What's wrong with the realist picture is that there is something smelly about the idea of a fact which is in principle beyond the reach of empirical science. Scientific theories typically "parse" low-level ontologies into higher-level ontologies; these macro-ontologies are really nothing more than patterns swirling in the low-level structure, and the "truth", or otherwise, of such theories is, in scientific terms, fully exhausted by the empirical success of that theory. From science's point of view, "molecules" are just patterns in the quantum-mechanical substrate (or whatever) which satisfy a certain behavioural or structural description, and the extent to which the theory of molecules is more (or less) objectively true than any other theory is just the extent to which that theory successfully (or unsuccessfully) systematises the phenomena. There are no further scientific facts - no "trans-empirical" facts - which determine which theory is "the one true theory".

I can't hope to have done justice to this topic in that one paragraph, even if I knew enough about the subject to give it proper treatment (and I don't). But my aim here is only to concede to Kiczales and Smith what I think is fair concession: that any plausible alternative to realism must be pluralistic. It must allow for there to be multiple descriptions of the same natural system - perhaps with radically differing ontologies - without imposing the requirement that at most one of them is "correct". A theory of quantum gravity, if we ever find one, will not reveal General Relativity to have been "false" - but mysteriously successful - all along. It will just be a better theory.

So let us grant the point that realism is a metaphysical red herring. And I think we can also agree that the analogy with what's wrong with our traditional conception of software is compelling. We tend to think of there as being a unique objective fact about what a piece of sofware "does" - a unique theory of its behaviour. Our awareness of the existence of some underlying source code tends to fuel this intuition. But really we need to be much more pluralistic, and accept that what a piece of software "does" inescapably depends on your point of view. A security engineer might have a completely different view of a system than an end user. Each end user probably has a different view than other users, in as much as she can't see what other users are doing. Reports or audits produced for management are really nothing more than abstractions of how the system behaves. Even a bug-fix, without too much of a stretch of the imagination, is just a view of an erroneous program that applies a correcting delta to its behaviour. And many of these views and perspectives aren't just design-time artifacts, but are live perspectives on a running program. This pluralistic way of thinking about software is even more dynamic and fluid than fluid AOP: let's call it superfluid AOP.

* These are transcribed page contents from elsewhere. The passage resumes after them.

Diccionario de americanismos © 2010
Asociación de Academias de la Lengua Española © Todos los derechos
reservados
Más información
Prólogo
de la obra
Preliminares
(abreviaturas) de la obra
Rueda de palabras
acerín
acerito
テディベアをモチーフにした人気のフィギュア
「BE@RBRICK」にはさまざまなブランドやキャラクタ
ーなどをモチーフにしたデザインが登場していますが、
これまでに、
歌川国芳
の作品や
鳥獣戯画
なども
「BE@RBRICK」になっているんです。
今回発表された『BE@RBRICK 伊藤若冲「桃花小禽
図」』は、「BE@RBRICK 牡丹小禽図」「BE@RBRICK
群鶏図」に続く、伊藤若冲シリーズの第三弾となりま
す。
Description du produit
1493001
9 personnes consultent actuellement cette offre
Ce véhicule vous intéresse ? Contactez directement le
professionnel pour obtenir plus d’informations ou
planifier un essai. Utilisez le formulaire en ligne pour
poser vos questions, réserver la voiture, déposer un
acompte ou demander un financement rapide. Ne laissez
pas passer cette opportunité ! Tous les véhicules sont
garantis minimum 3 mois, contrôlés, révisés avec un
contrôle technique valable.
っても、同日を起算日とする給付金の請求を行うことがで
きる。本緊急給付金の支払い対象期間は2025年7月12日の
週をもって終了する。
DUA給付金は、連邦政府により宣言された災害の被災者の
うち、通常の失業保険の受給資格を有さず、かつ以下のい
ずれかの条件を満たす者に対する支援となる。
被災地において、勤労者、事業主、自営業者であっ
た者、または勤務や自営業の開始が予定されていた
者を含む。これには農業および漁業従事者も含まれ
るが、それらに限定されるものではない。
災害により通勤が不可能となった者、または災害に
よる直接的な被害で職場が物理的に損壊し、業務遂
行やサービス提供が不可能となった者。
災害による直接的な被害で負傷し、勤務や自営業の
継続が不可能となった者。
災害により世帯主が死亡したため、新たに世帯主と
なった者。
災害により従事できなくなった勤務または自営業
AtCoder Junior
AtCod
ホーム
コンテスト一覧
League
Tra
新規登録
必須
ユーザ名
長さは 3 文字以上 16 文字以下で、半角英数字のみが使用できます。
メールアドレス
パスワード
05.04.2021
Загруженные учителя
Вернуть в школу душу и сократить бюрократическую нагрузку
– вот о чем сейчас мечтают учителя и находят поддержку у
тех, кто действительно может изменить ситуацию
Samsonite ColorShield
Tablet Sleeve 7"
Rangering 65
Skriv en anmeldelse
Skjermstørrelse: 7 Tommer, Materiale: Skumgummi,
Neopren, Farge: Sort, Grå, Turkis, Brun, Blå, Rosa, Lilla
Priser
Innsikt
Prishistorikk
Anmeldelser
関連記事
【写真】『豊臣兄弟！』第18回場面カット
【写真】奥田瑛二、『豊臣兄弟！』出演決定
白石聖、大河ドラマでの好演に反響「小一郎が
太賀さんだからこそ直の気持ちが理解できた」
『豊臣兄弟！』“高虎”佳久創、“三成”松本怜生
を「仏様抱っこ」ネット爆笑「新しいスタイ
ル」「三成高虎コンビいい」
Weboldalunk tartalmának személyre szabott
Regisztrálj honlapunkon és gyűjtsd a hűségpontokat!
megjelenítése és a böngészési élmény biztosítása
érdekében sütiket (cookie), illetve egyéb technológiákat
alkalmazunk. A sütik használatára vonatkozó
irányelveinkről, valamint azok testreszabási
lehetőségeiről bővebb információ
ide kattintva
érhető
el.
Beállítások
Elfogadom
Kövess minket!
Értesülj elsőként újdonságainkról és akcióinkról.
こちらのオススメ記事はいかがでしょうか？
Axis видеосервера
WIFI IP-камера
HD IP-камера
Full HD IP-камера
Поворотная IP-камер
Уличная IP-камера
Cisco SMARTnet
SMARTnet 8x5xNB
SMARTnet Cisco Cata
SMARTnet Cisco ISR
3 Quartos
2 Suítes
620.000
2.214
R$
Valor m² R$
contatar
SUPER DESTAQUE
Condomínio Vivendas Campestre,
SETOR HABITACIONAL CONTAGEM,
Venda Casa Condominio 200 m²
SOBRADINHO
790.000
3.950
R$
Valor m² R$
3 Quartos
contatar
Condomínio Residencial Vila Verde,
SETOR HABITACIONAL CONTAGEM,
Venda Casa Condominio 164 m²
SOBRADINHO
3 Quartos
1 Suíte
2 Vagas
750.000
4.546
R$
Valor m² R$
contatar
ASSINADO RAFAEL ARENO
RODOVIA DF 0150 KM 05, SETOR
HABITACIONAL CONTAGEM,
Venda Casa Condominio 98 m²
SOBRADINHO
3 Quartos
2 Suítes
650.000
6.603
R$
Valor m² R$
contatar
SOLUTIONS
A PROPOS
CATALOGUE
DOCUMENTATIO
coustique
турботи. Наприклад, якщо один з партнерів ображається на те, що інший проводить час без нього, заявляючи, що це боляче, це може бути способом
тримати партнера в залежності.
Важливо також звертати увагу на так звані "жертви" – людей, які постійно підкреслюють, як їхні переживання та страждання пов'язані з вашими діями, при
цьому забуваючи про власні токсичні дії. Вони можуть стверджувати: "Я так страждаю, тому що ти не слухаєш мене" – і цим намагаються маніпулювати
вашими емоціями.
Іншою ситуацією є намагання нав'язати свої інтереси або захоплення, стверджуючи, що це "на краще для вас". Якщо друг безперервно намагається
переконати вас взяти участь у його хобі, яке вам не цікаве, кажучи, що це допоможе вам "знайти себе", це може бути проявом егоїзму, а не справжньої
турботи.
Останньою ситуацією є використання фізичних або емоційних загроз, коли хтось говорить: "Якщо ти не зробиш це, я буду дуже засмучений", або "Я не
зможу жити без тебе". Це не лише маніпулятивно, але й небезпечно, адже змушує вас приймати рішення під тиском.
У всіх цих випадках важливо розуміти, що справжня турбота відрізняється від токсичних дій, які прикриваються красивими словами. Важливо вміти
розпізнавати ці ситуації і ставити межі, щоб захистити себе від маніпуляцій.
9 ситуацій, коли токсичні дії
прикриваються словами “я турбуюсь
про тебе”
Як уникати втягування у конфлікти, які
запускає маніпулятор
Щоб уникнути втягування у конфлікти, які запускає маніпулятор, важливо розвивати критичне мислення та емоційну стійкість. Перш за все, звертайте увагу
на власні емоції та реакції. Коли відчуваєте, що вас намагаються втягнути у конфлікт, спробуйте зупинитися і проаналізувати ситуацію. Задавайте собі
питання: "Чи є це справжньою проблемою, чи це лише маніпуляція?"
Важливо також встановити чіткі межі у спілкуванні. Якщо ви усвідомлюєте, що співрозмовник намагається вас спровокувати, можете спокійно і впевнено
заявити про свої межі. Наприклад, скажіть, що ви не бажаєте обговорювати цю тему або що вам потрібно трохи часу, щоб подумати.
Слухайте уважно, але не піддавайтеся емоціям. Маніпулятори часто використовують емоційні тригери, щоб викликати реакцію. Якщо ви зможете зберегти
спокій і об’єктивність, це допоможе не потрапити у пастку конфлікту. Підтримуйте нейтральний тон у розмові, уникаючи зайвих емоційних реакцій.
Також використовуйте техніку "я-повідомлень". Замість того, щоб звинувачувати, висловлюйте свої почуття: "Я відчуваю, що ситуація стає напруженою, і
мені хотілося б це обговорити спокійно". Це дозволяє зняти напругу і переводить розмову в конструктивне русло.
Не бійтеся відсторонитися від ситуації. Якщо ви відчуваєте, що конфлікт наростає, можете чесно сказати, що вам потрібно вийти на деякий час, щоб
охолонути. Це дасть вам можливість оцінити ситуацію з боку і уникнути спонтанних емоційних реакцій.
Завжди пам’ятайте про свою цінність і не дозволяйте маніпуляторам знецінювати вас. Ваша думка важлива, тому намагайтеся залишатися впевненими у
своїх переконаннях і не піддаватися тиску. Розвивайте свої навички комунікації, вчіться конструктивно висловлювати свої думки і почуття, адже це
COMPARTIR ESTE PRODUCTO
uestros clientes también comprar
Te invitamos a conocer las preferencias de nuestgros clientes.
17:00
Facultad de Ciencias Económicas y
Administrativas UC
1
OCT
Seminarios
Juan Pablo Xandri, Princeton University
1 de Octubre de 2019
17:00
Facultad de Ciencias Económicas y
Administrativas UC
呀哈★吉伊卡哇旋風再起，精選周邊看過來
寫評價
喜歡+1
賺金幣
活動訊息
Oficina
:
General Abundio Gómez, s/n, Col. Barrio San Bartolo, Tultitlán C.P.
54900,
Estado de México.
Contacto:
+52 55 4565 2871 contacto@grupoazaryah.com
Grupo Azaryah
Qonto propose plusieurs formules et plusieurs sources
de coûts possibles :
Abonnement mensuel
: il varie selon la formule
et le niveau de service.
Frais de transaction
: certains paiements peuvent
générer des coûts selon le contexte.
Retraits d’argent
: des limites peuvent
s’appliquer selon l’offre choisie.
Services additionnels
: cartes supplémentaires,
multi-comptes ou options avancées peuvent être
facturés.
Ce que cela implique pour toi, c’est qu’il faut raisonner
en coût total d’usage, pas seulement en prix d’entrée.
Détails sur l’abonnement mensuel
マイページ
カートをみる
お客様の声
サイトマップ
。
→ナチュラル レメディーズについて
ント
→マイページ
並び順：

An exciting possibility, then, is that fixing our philosophy of the natural world and learning how to think properly about software might end up dovetailing rather nicely. God's not a mathematician, he's a programmer, right?

Deconvolve this

So far so good. But where Kiczales' talk goes awry is in its leap from pluralism, to the ushering in of a new era of "formality-free computing". In this fluffy new future, we will sit around engaging in social negotiation and situated action, interactions which will somehow manage not to be "formal all the way down". Unfortunately, these are just Smith's bad memes at play. I guess I can see how the kind of pluralism just discussed might be innocently mistaken for post-modernism of the sort offered by Smith in his cryptic book, but it's a serious mistake. All I know is that if there is a place for post-modernist, lit-crit, social constructivist thinking in the modern world, it's nowhere near the field of computing.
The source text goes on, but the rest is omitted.